Let $E_2 = [ {\textbf{e}}_x, {\textbf{e}}_y ]$ be an orthonormal basis for $\mathbb{R}^2$ , and let $E_1 = [ \textbf{e} ]$ be an orthonormal basis for $\mathbb{R}^1$ . Moreover, let the position vector $\textbf{r}$ in $\mathbb{R}^2$ be expressed as a linear combination of the basis vectors of $E_2$ :

$\textbf{r} \equiv r_x {\textbf{e}}_x + r_y {\textbf{e}}_y \,$ .

The vectors $r_x {\textbf{e}}_x$ and $r_y {\textbf{e}}_y$ are called the components of the vector $\textbf{r}$ , and the sequence of coefficients $(r_x, r_y)$ are called the coordinates of the vector $\textbf{r}$ relative to the basis $E_2$ .
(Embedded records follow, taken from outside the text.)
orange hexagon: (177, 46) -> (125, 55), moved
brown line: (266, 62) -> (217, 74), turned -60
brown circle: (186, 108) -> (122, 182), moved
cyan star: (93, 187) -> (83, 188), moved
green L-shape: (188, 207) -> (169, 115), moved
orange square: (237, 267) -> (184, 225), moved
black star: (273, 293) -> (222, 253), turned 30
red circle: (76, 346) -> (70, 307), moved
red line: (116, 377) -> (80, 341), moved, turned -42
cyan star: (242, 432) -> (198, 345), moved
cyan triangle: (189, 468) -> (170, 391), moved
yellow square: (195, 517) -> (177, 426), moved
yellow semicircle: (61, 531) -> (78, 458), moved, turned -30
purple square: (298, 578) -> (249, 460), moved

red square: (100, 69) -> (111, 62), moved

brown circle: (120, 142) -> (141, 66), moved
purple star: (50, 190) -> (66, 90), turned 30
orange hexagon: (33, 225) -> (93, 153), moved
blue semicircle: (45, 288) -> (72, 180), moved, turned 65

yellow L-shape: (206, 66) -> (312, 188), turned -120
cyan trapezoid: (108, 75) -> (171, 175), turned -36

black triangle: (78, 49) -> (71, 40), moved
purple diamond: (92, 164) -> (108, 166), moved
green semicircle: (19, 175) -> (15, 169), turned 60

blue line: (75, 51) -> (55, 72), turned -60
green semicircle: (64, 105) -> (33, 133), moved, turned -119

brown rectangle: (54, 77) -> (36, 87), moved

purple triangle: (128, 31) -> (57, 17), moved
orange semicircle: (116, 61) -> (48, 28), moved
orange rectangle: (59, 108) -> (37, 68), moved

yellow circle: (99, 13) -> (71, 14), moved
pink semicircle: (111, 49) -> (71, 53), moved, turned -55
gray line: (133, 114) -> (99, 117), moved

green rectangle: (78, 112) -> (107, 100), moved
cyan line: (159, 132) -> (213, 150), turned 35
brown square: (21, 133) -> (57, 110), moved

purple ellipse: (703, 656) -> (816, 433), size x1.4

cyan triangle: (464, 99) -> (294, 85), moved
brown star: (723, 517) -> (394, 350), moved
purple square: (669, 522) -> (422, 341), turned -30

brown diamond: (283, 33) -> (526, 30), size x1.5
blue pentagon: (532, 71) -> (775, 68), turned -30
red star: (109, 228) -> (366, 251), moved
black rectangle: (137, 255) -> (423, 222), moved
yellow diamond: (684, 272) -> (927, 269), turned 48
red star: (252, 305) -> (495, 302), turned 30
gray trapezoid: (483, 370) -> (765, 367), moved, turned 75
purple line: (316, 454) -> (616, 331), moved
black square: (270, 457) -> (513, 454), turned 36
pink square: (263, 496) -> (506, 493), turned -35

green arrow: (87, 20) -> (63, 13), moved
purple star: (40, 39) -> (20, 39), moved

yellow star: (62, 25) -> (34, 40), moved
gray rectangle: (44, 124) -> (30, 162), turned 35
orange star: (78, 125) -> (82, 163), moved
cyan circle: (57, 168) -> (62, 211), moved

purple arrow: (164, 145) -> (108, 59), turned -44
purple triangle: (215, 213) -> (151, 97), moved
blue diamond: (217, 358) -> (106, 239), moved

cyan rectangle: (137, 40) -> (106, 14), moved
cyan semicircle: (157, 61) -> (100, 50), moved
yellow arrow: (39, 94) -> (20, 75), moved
IMPORTANT: The above Wikipedia article on the concept of basis mistakenly equates the concepts of components and coordinates (probably because there is an isomorphism between them in the most common cases). This mistake is at the root of a fundamental confusion that, for example, makes it difficult to understand the coordinate-free nature of geometric algebra. Computations in geometric algebra (almost) always make use of components and (always) never make use of coordinates.

In mathematics and physics, a component is a vector, but a coordinate is a scalar.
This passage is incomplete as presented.